From the material below, set down exactly the lines that run from the one containing "Подарок главному бухгалтеру" to the one containing "IP-Adresse bei Öffnung des Newsletters oder", minus the pictures.

::::

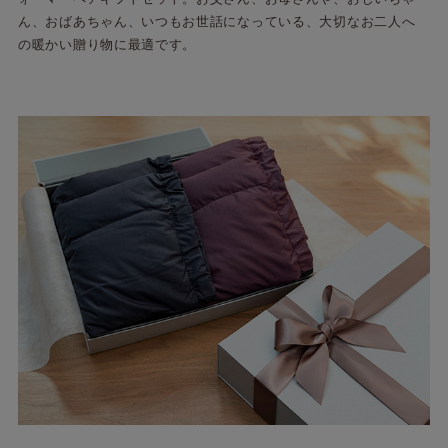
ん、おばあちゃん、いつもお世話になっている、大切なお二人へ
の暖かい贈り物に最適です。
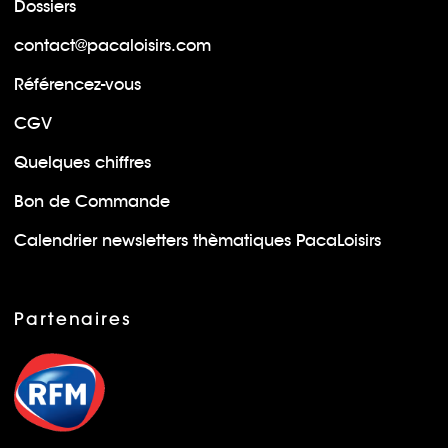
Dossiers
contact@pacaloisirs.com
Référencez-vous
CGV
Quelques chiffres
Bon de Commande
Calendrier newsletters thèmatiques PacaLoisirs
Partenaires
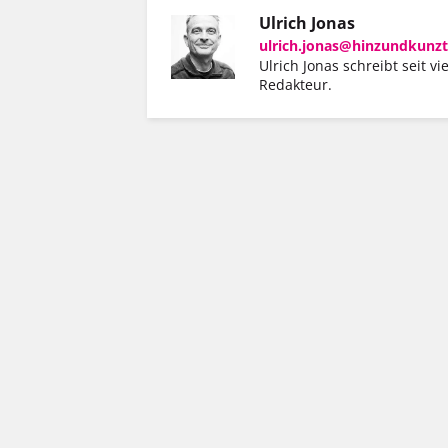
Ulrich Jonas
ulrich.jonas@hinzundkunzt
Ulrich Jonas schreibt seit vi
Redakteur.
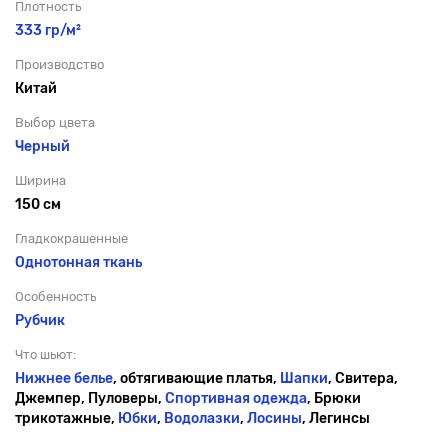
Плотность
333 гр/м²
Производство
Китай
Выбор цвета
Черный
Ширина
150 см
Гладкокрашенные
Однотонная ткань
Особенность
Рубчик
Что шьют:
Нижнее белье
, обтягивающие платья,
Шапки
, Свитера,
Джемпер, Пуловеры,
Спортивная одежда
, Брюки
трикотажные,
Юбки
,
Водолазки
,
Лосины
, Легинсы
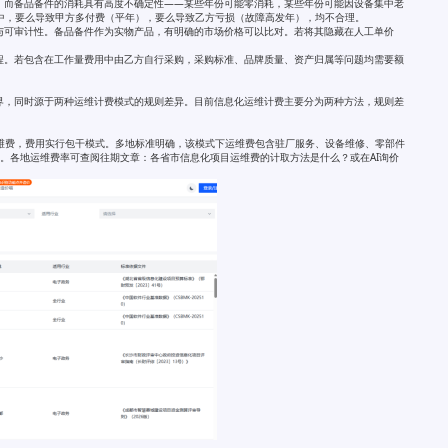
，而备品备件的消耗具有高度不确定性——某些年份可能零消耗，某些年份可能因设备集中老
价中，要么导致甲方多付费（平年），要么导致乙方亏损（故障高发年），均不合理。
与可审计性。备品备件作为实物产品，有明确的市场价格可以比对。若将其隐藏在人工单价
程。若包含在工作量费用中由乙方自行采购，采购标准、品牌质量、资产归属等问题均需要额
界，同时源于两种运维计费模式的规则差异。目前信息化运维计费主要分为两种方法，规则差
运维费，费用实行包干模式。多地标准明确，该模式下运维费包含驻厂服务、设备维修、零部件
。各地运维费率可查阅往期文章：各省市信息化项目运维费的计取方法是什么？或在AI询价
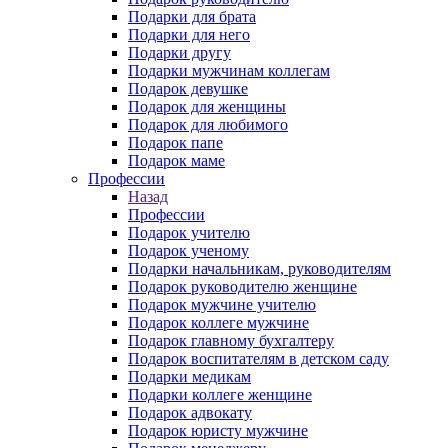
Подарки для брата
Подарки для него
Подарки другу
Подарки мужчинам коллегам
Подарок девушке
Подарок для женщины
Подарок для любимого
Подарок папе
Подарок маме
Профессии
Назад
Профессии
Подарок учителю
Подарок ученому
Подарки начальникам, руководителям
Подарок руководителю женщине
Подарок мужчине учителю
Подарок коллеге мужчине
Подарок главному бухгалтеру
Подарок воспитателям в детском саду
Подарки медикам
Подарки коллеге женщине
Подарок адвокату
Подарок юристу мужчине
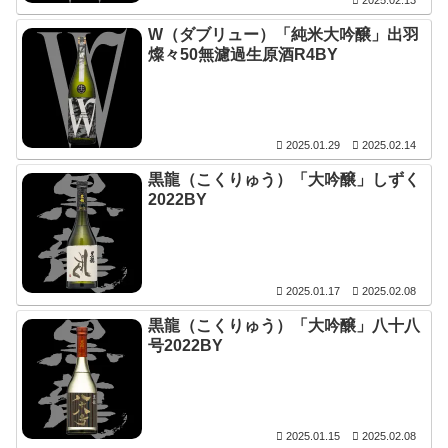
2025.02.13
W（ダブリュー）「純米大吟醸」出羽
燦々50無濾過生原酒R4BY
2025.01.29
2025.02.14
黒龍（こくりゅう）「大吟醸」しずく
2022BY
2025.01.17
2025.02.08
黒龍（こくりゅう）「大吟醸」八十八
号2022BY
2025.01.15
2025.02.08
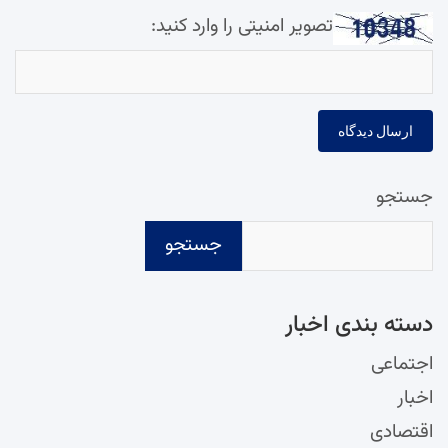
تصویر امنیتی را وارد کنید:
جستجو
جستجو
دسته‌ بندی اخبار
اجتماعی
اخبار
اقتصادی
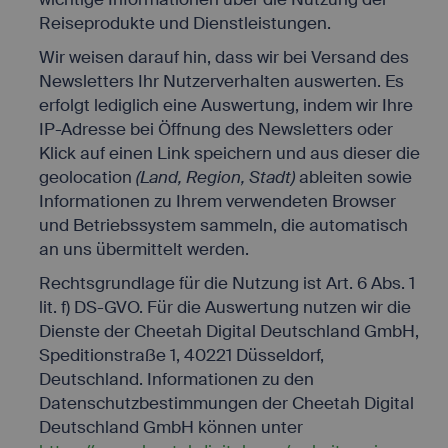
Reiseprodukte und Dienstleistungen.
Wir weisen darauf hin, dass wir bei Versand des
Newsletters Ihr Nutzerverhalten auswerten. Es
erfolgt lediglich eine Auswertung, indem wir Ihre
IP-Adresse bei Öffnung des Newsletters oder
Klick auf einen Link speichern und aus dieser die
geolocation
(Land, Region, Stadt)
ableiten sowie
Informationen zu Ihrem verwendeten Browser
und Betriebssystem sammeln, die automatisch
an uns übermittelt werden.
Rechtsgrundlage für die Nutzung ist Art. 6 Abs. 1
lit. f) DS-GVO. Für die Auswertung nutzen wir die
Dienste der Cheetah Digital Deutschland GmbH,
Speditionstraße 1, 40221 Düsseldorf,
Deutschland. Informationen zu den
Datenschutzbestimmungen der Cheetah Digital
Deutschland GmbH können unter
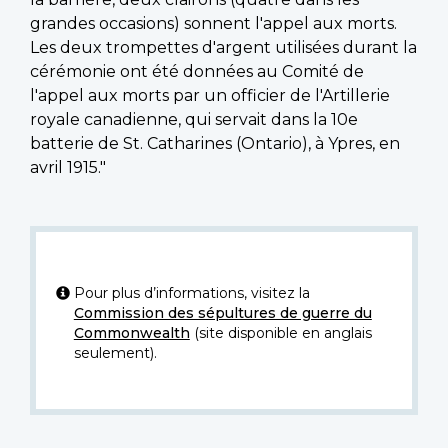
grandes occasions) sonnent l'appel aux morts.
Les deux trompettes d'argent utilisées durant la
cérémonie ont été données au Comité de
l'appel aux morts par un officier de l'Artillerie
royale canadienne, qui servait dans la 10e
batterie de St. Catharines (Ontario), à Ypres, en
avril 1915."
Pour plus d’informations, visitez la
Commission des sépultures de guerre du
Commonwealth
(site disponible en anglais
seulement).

::::

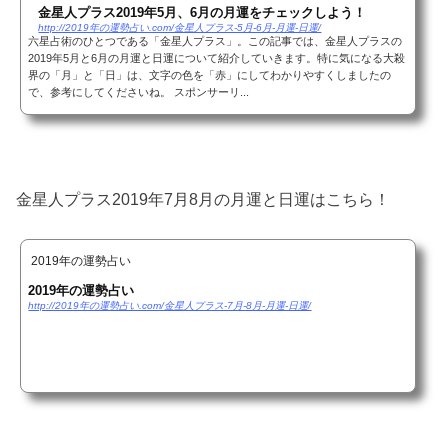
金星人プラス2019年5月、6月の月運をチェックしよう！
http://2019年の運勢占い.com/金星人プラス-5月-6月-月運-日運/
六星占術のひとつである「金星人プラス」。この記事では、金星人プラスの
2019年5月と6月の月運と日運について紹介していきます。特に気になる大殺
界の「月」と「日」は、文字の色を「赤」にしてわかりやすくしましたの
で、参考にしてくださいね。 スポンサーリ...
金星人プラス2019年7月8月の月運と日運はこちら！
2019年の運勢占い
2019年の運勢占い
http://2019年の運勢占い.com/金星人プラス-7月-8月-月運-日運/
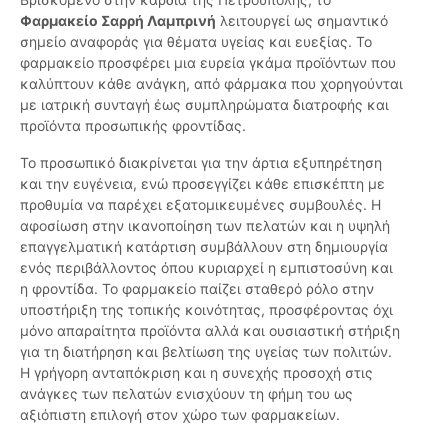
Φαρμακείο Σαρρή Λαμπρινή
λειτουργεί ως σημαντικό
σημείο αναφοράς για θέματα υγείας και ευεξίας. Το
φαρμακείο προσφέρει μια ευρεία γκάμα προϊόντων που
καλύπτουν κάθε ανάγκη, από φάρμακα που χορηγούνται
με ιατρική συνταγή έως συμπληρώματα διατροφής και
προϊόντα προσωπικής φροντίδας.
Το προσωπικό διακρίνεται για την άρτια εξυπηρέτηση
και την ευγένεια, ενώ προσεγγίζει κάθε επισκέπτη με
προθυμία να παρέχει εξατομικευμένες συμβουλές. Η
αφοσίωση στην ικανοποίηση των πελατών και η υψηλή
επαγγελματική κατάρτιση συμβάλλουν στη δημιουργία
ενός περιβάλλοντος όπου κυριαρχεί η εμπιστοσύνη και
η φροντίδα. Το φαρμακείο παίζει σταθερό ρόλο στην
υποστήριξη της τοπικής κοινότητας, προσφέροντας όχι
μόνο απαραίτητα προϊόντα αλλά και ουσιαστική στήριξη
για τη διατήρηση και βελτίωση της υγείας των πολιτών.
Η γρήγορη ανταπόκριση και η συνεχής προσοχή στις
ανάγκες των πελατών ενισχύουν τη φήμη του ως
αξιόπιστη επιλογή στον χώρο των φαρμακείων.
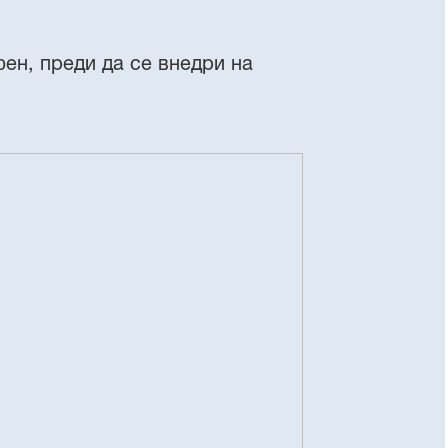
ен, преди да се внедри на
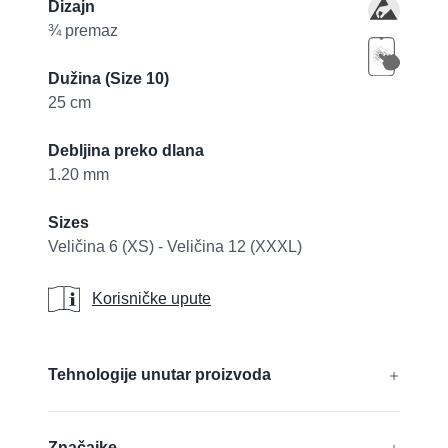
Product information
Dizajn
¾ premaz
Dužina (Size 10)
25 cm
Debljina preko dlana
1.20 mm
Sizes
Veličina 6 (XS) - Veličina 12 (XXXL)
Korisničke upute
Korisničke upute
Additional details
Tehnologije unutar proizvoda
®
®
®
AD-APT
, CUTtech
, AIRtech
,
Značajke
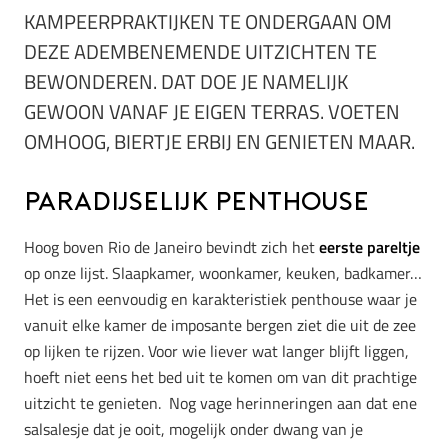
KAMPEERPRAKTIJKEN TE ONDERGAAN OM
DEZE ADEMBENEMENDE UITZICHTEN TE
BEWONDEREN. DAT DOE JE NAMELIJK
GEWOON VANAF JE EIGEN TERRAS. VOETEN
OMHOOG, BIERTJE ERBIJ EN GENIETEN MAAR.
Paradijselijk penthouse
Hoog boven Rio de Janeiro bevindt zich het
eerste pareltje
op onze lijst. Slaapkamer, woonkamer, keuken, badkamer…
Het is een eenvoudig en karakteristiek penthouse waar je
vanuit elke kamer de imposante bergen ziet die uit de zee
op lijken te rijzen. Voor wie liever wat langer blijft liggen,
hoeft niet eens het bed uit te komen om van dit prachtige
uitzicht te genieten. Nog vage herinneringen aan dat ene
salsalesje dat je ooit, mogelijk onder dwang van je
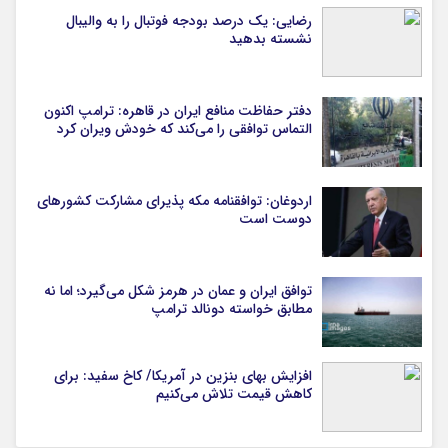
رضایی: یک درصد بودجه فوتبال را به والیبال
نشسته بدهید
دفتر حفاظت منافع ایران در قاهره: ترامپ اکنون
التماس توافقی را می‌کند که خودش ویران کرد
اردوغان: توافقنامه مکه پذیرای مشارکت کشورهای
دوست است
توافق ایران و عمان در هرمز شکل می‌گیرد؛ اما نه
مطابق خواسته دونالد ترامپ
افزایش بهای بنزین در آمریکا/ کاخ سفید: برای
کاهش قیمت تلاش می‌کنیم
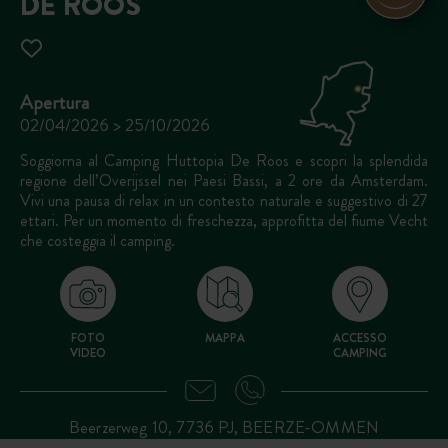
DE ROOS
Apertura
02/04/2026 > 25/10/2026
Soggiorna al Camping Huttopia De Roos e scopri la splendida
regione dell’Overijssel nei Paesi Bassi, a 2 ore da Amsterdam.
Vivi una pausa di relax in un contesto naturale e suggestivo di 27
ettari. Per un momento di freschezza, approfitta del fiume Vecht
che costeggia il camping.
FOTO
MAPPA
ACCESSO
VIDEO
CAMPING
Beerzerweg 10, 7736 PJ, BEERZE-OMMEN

::::

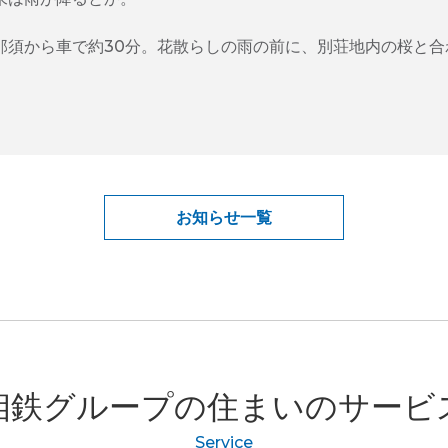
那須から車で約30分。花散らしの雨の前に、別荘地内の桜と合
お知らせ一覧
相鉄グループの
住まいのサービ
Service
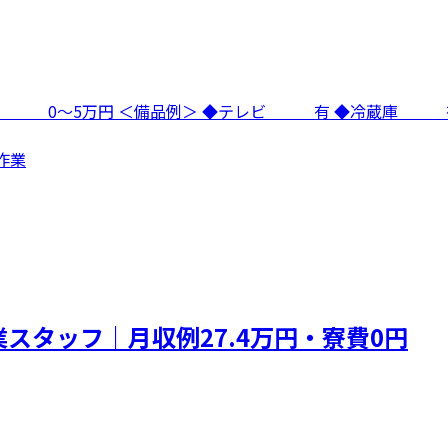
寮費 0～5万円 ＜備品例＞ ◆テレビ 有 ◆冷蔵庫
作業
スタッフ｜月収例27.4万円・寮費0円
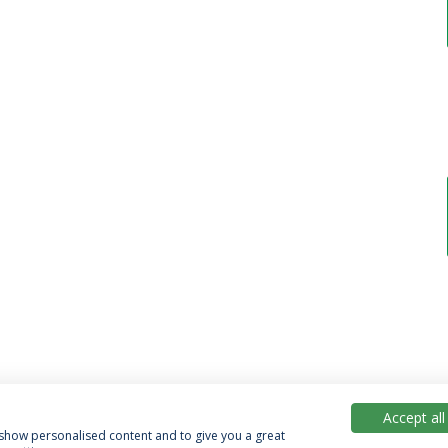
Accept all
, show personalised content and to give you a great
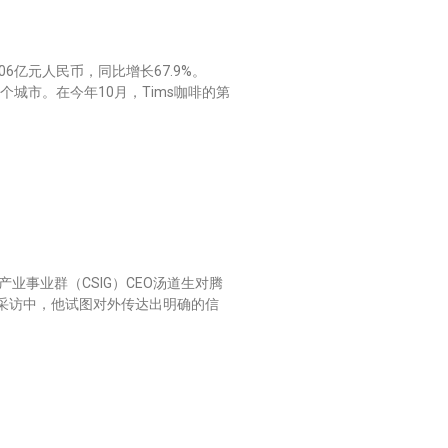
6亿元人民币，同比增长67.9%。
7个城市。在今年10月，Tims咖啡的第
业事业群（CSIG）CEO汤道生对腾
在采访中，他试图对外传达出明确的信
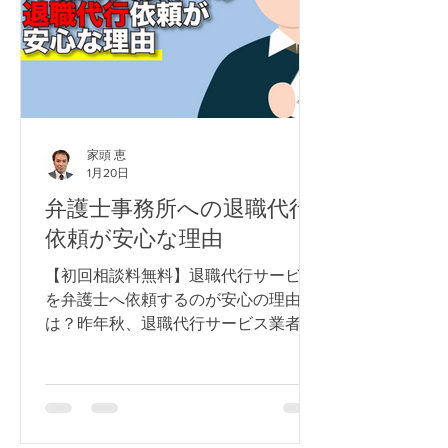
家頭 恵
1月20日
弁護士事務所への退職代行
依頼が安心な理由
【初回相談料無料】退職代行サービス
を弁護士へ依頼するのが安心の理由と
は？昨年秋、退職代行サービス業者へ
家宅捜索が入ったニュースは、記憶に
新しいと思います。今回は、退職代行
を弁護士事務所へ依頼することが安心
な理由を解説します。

::::

> TASK OUTPUT:
Подарок главному бухгалтеру
Подарок воспитателям в детском саду
Подарки медикам
Подарки коллеге женщине
Подарок адвокату
Подарок юристу мужчине
2025.02.13
W（ダブリュー）「純米大吟醸」出羽
燦々50無濾過生原酒R4BY
2025.01.29
2025.02.14
黒龍（こくりゅう）「大吟醸」しずく
2022BY
2025.01.17
2025.02.08
黒龍（こくりゅう）「大吟醸」八十八
号2022BY
2025.01.15
2025.02.08
تصویر امنیتی را وارد کنید:
جستجو
جستجو
دسته‌ بندی اخبار
اجتماعی
اخبار
اقتصادی
Reiseprodukte und Dienstleistungen.
Wir weisen darauf hin, dass wir bei Versand des
Newsletters Ihr Nutzerverhalten auswerten. Es
erfolgt lediglich eine Auswertung, indem wir Ihre
IP-Adresse bei Öffnung des Newsletters oder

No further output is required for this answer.